The Human Cost Behind the Olympics

The stadiums are built. The subways are in place. But one element of Beijing’s “preparation” for the 2008 Olympics has been less than glamorous: the dramatic intensification of the Party’s campaign to wipe out Falun Gong. Thousands have been arrested, hundreds have been sent to labor camps, and at least 12 have died in custody within a month of their detention. What other human costs remain hidden?

Ms. Chen Jiaolong went to work at Beijing’s Jinkui Decoration Factory as usual on January 24, 2008. But by evening, Chen found herself at Dongcheng District detention center after Chinese security agents raided the factory looking for Falun Gong practitioners.

A few months later, she was in Inner Mongolia, beginning a two year sentence of “re-education” at a labor camp in Hohhot.

Chen’s story is just one of thousands that Falun Gong adherents and their families have experienced since December 2007 as a systematic escalation of the campaign against the group has unfolded. She is one of dozens, and possibly hundreds, who have been sentenced to labor camps without a trial.

This escalation has taken place within a broader clean-up of “undesirables” that the Chinese Communist Party has embarked upon as it prepares for the Olympic Games in August 2008.

“It is increasingly clear that much of the current wave of repression is occurring not in spite of the Olympics but actually because of the Olympics,” said Amnesty International in a report released in April.

As has often been the case in recent crackdowns of this kind, Falun Gong adherents have quickly found themselves at the top of the “most wanted” list.

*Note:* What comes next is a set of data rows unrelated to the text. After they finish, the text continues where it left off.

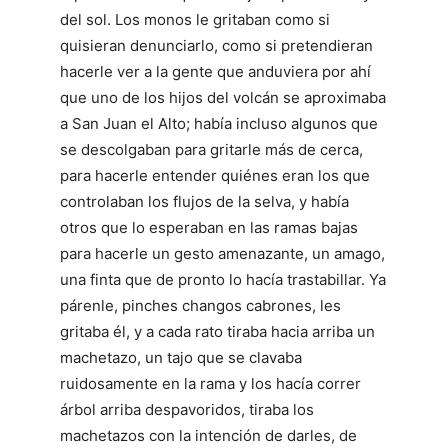
del sol. Los monos le gritaban como si
quisieran denunciarlo, como si pretendieran
hacerle ver a la gente que anduviera por ahí
que uno de los hijos del volcán se aproximaba
a San Juan el Alto; había incluso algunos que
se descolgaban para gritarle más de cerca,
para hacerle entender quiénes eran los que
controlaban los flujos de la selva, y había
otros que lo esperaban en las ramas bajas
para hacerle un gesto amenazante, un amago,
una finta que de pronto lo hacía trastabillar. Ya
párenle, pinches changos cabrones, les
gritaba él, y a cada rato tiraba hacia arriba un
machetazo, un tajo que se clavaba
ruidosamente en la rama y los hacía correr
árbol arriba despavoridos, tiraba los
machetazos con la intención de darles, de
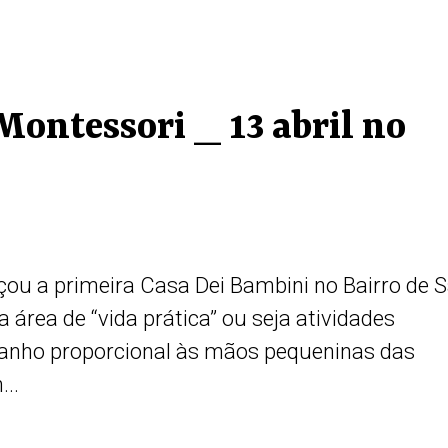
Montessori _ 13 abril no
u a primeira Casa Dei Bambini no Bairro de 
 área de “vida prática” ou seja atividades
anho proporcional às mãos pequeninas das
..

Official Policy Trickles Down

Indications that the Party would intensify the crackdown on Falun Gong in the run-up to the Olympics emerged as early as 2005. In November that year, Intelligence Online, a journal following developments within China’s security system, reported that the leadership had issued directives to intensify the campaign for fear that Falun Gong might spark a Ukraine-type “Orange” revolution.

“China’s deputy public security minister Liu Jing has been handed the job of stamping out the Buddhist-Taoist Falun Gong before the Olympic Games in 2008,” the article stated.

As the games drew closer, top officials began making public statements along similar lines. According to Amnesty International, in March 2007, Former Public Security Minister Zhou Yongkang issued an order in the context of “successfully” holding the Beijing Olympics stating: “We must strike hard at hostile forces at home and abroad, such as … the Falun Gong.”

Over the following year, reports of “Olympic security plans” and neighborhood meetings of relevant agencies began to emerge, as local actors explored how to carry out such directives.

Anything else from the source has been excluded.